A psicóloga Giovana Tessaro diz que a oferta de consumo implica –não só para as criança mas também para os adultos – focar menos na própria vida. “Para ser aceito por um grupo, para ficar bem, a criança precisa de um objeto e deixa de lado seus objetivos de vida. Crianças que vão para esse caminho apresentam problemas de ansiedade porque têm tudo o que querem de material e não encontram limites”, diz a psicóloga.
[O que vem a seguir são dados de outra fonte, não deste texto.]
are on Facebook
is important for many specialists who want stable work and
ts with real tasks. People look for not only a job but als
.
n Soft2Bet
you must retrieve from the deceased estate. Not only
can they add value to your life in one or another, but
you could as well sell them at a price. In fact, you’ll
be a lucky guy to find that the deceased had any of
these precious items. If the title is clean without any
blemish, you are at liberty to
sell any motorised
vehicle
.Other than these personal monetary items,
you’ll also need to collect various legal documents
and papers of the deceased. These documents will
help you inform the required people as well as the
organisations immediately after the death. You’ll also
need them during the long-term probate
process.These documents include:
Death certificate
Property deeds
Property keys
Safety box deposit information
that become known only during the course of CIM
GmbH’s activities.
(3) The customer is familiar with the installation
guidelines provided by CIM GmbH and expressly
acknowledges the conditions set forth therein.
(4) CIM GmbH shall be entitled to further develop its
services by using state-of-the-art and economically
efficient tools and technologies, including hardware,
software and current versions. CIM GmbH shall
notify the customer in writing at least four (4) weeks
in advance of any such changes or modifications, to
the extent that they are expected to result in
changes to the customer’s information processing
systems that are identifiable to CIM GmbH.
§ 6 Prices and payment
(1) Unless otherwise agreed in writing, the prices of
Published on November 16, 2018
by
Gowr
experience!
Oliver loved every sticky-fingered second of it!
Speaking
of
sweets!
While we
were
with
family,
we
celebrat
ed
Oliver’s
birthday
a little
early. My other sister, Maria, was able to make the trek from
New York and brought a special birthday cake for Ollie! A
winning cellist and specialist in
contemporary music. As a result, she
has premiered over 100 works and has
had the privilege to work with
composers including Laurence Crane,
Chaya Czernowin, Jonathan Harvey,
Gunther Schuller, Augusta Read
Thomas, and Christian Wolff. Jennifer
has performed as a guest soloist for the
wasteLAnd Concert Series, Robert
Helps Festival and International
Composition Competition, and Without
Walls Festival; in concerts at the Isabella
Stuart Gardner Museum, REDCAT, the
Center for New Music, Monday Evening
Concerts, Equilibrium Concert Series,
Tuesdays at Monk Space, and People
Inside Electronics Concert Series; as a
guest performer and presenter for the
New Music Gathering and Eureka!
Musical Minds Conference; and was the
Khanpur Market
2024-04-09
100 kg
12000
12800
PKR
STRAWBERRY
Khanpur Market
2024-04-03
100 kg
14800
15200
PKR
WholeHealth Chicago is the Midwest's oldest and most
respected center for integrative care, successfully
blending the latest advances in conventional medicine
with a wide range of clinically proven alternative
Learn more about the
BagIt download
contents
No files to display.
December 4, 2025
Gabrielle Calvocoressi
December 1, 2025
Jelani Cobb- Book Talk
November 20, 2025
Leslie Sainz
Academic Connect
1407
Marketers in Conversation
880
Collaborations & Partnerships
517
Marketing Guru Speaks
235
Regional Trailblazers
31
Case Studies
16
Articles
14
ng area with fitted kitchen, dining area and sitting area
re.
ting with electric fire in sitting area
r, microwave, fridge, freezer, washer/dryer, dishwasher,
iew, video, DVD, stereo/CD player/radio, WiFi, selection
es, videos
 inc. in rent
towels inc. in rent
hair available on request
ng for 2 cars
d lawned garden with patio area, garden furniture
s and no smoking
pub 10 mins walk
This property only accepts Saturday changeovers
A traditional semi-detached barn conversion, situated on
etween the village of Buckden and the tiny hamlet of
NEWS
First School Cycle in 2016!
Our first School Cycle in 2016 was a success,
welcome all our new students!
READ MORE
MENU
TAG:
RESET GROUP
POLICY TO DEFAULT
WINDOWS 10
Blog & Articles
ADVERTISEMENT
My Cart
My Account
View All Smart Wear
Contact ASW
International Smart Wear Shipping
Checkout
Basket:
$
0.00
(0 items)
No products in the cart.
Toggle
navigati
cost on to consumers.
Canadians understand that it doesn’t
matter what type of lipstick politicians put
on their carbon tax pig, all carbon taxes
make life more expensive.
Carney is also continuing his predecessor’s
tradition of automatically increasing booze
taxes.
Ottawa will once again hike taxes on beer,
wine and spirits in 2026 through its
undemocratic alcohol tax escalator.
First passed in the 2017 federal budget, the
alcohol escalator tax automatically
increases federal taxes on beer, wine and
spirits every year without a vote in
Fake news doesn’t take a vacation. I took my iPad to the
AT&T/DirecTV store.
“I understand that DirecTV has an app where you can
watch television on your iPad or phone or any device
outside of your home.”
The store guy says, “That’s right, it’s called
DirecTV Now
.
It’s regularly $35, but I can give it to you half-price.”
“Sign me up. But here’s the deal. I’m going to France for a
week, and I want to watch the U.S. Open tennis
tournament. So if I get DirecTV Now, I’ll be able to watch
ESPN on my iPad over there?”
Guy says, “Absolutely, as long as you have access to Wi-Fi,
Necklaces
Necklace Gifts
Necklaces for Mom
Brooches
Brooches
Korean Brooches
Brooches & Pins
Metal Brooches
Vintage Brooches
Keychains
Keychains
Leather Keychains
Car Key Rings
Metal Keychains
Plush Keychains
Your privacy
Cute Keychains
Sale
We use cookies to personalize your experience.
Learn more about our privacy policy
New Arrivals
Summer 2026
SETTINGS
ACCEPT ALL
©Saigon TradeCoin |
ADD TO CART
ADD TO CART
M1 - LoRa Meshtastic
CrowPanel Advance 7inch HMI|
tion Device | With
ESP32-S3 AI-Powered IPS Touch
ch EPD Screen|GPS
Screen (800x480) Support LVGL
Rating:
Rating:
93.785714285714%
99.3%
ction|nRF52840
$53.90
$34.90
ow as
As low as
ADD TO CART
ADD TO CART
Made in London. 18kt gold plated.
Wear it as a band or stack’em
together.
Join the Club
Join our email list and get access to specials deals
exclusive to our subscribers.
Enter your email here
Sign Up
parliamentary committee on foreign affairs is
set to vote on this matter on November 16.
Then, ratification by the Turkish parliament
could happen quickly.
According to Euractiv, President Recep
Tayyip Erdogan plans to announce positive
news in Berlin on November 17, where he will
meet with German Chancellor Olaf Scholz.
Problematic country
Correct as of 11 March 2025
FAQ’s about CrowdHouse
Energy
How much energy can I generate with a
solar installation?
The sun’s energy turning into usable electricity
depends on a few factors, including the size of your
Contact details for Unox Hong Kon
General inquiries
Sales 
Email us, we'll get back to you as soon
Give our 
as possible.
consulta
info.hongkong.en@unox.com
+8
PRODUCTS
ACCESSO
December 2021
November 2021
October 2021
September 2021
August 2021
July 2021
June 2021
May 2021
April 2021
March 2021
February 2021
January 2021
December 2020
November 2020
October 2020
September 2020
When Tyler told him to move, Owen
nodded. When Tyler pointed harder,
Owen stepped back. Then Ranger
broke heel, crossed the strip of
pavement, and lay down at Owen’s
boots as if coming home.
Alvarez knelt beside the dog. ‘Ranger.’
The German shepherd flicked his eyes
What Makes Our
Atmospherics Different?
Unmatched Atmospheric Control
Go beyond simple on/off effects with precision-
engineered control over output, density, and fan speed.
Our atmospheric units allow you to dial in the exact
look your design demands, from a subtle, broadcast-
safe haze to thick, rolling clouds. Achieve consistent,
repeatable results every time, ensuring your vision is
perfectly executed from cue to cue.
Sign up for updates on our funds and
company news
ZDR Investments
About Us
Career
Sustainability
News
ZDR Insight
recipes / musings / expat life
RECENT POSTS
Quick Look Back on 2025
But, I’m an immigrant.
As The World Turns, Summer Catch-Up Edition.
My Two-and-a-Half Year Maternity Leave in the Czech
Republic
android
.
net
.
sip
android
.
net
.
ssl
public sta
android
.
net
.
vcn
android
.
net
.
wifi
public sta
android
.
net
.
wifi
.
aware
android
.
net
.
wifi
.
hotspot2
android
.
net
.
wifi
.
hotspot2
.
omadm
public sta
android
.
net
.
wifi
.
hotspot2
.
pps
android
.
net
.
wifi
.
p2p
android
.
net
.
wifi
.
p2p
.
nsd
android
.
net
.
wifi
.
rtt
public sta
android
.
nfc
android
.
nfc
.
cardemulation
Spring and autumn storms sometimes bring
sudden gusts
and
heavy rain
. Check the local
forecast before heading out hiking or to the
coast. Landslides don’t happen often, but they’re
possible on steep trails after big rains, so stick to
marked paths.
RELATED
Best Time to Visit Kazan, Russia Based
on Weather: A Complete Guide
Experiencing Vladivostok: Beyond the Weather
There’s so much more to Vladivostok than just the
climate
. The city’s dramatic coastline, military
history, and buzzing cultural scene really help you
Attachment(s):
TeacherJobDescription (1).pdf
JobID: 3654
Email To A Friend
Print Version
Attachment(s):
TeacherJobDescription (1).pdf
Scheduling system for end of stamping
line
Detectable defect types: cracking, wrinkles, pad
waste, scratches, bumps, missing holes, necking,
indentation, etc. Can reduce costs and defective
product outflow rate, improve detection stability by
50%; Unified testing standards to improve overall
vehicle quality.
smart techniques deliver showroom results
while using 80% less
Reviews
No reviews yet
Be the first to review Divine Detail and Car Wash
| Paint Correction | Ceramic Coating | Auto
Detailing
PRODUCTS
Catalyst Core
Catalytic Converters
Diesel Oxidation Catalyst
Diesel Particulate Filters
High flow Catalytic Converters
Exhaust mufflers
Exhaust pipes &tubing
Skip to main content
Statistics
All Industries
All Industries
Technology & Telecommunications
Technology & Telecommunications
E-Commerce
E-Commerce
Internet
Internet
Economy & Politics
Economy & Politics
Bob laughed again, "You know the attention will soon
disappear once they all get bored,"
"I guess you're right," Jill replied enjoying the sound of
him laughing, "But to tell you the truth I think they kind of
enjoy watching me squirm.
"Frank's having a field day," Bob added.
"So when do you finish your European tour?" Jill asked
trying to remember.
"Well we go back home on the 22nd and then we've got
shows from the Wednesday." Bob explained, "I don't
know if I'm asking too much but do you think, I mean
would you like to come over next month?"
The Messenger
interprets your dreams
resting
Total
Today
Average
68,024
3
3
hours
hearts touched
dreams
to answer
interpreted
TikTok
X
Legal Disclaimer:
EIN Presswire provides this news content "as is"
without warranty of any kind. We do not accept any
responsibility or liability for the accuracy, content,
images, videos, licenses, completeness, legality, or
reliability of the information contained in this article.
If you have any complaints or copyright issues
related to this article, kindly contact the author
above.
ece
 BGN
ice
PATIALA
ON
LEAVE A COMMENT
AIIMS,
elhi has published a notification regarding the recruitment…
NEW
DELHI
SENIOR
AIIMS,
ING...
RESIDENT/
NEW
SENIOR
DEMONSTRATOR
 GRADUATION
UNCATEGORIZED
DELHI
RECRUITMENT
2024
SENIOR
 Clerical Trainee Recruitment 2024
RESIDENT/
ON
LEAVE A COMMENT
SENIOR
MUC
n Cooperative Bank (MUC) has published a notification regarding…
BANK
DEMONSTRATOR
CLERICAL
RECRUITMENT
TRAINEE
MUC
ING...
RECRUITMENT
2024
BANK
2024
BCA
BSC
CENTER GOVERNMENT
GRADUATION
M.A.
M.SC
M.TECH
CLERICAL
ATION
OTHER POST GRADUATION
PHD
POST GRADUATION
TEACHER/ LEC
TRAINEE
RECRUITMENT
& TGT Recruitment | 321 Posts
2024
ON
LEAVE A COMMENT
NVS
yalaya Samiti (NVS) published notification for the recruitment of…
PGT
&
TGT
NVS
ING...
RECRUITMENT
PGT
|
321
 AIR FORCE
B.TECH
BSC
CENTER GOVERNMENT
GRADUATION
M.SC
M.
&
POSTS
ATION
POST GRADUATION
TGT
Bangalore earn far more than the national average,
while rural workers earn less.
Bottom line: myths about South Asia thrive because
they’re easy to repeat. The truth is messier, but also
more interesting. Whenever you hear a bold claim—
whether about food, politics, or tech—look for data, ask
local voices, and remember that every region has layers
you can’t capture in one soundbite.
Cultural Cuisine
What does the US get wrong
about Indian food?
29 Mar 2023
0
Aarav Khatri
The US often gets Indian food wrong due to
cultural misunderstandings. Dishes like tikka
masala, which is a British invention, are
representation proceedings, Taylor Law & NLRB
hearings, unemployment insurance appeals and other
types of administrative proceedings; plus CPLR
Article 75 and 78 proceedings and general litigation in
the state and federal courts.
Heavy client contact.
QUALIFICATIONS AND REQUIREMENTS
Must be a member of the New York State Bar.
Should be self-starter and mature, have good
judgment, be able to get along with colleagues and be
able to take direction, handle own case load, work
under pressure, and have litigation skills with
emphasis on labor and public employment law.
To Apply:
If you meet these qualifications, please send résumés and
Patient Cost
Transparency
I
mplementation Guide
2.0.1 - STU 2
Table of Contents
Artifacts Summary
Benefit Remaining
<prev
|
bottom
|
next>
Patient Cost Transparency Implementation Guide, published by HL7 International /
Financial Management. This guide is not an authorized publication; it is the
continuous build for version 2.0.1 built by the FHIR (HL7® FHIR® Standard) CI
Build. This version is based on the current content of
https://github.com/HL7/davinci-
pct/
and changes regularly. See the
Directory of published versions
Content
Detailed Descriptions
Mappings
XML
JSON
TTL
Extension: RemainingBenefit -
Ela acredita, porém, que a depressão infantil não é um problema atual, mas, no passado, o preconceito em se enfrentar problemas emocionais escondia o diagnóstico. “Até hoje existe uma visão de que as crianças têm por obrigação serem felizes e que quem têm problemas são os adultos”, diz a psicóloga.
A ansiedade maior das crianças pode ser muitas vezes consequência da falta de espaço para brincar. O quintal de casa, que é frequentemente substituído pelo pátio da escola, deixa a infância de subir em árvores na memória apenas dos pais. “A brincadeira é necessária para a criatividade. O esperado é que as crianças brinquem de casinha, de fazer comidinha no fundo do quintal ou assumam o papel de personagens, heróis. E quando não se tem quintal, o que se faz?”, pergunta, lembrando de uma poesia de Roseana Murray (“Quintal”). “Muitas crianças nunca viram um quintal de verdade, aquele espaço livre”, diz Catarina Moro. Ela indica que sempre que possível os pais possibilitem “quintais” para os filhos. “Não precisa ser nada inacessível. Nos parques têm árvore, têm morro, onde eles podem desenvolver a criatividade”, diz.
* * *
No fundo o quintal, amarelinha, esconde-esconde, jogo do anel, um amor e três segredos.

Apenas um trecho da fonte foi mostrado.